WHAT THIS TASK INVOLVES: Please restate the records that follow exactly, skipping their images.

GIVEN DATA:

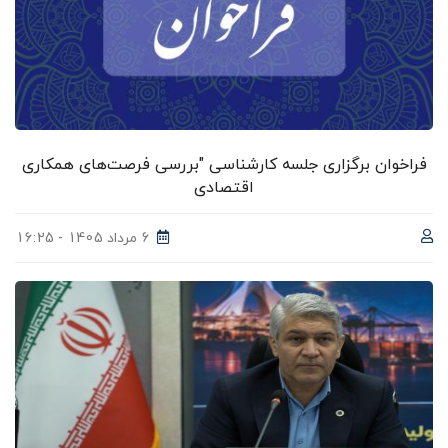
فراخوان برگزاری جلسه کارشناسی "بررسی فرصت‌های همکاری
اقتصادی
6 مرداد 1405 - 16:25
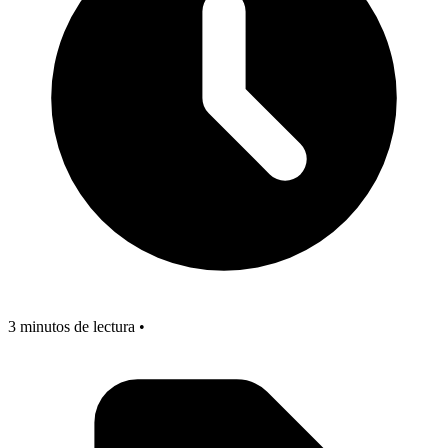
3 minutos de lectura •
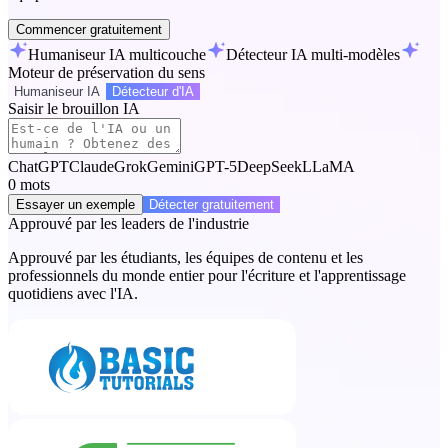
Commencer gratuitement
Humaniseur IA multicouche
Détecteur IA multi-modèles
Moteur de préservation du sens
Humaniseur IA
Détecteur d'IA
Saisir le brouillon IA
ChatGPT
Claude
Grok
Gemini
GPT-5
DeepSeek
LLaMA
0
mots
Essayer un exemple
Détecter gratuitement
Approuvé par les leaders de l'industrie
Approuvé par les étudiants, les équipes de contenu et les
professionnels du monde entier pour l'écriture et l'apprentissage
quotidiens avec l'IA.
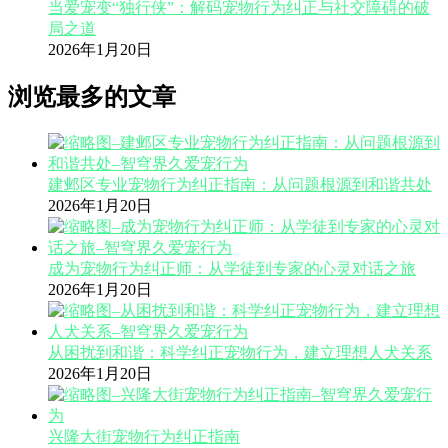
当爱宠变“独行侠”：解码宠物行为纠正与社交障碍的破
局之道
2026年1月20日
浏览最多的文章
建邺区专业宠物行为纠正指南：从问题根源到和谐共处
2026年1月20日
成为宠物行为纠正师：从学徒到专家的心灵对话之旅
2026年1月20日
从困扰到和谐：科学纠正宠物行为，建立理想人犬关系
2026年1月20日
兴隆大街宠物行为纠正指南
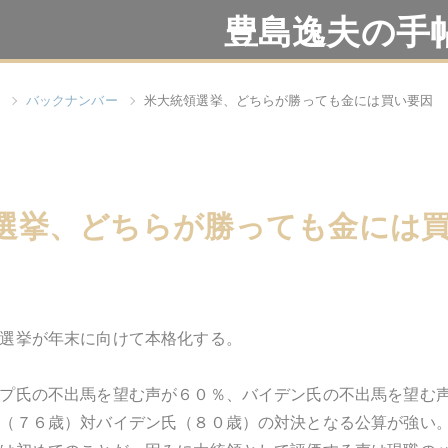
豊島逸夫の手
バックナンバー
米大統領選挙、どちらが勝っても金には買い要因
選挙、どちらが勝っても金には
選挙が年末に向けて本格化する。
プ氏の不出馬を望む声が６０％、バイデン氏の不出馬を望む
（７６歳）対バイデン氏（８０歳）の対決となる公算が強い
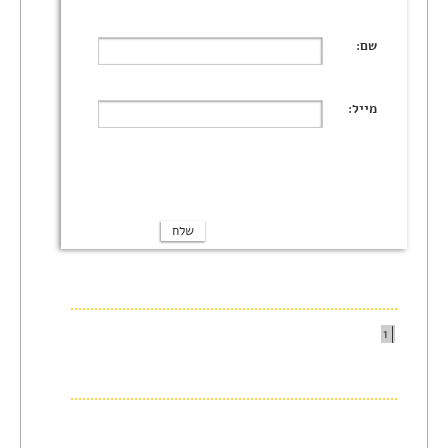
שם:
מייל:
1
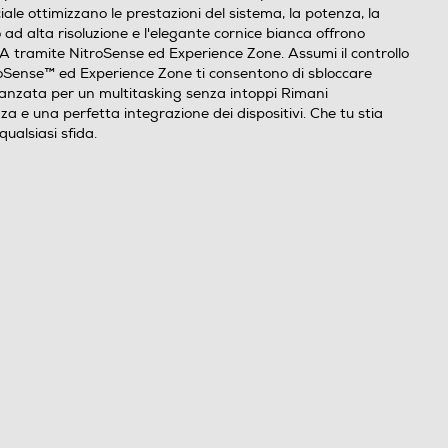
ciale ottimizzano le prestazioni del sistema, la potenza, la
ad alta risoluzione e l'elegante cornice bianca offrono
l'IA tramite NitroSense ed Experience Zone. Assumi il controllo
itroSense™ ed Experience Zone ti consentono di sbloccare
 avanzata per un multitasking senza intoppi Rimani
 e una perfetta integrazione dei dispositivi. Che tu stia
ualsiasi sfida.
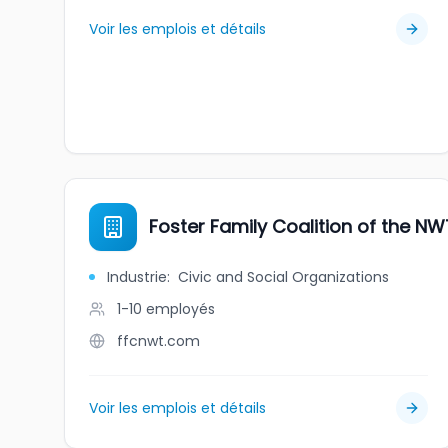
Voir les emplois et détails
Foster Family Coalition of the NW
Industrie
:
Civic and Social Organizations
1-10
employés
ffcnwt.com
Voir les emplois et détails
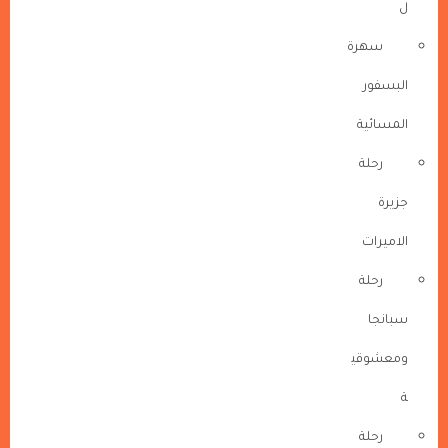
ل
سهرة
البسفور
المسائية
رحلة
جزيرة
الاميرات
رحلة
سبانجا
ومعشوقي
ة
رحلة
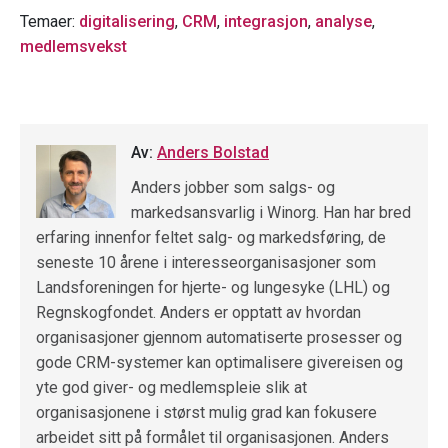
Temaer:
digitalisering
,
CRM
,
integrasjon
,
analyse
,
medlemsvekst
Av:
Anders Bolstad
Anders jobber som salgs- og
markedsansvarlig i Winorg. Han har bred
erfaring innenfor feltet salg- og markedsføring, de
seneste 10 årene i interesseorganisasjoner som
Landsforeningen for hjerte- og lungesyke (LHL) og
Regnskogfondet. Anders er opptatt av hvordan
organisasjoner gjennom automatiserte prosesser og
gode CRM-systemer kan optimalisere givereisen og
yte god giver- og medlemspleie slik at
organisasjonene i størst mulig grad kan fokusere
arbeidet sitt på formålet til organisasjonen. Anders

FINISHED TASK:
فراخوان برگزاری جلسه کارشناسی "بررسی فرصت‌های همکاری
اقتصادی
6 مرداد 1405 - 16:25
3 minutos de lectura •
Commencer gratuitement
Humaniseur IA multicouche
Détecteur IA multi-modèles
Moteur de préservation du sens
Humaniseur IA
Détecteur d'IA
Saisir le brouillon IA
ChatGPT
Claude
Grok
Gemini
GPT-5
DeepSeek
LLaMA
0
mots
Essayer un exemple
Détecter gratuitement
Approuvé par les leaders de l'industrie
Approuvé par les étudiants, les équipes de contenu et les
professionnels du monde entier pour l'écriture et l'apprentissage
quotidiens avec l'IA.
当爱宠变“独行侠”：解码宠物行为纠正与社交障碍的破
局之道
2026年1月20日
浏览最多的文章
建邺区专业宠物行为纠正指南：从问题根源到和谐共处
2026年1月20日
成为宠物行为纠正师：从学徒到专家的心灵对话之旅
2026年1月20日
从困扰到和谐：科学纠正宠物行为，建立理想人犬关系
2026年1月20日
兴隆大街宠物行为纠正指南
豊島逸夫の手
バックナンバー
米大統領選挙、どちらが勝っても金には買い要因
選挙、どちらが勝っても金には
選挙が年末に向けて本格化する。
プ氏の不出馬を望む声が６０％、バイデン氏の不出馬を望む
（７６歳）対バイデン氏（８０歳）の対決となる公算が強い
שם:
מייל:
1
ciale ottimizzano le prestazioni del sistema, la potenza, la
ad alta risoluzione e l'elegante cornice bianca offrono
l'IA tramite NitroSense ed Experience Zone. Assumi il controllo
itroSense™ ed Experience Zone ti consentono di sbloccare
 avanzata per un multitasking senza intoppi Rimani
 e una perfetta integrazione dei dispositivi. Che tu stia
ualsiasi sfida.
Voir les emplois et détails
Foster Family Coalition of the NW
Industrie
:
Civic and Social Organizations
1-10
employés
ffcnwt.com
Voir les emplois et détails
ل
سهرة
البسفور
المسائية
رحلة
جزيرة
الاميرات
رحلة
سبانجا
ومعشوقي
ة
رحلة
Temaer:
digitalisering
,
CRM
,
integrasjon
,
analyse
,
medlemsvekst
Av:
Anders Bolstad
Anders jobber som salgs- og
markedsansvarlig i Winorg. Han har bred
erfaring innenfor feltet salg- og markedsføring, de
seneste 10 årene i interesseorganisasjoner som
Landsforeningen for hjerte- og lungesyke (LHL) og
Regnskogfondet. Anders er opptatt av hvordan
organisasjoner gjennom automatiserte prosesser og
gode CRM-systemer kan optimalisere givereisen og
yte god giver- og medlemspleie slik at
organisasjonene i størst mulig grad kan fokusere
arbeidet sitt på formålet til organisasjonen. Anders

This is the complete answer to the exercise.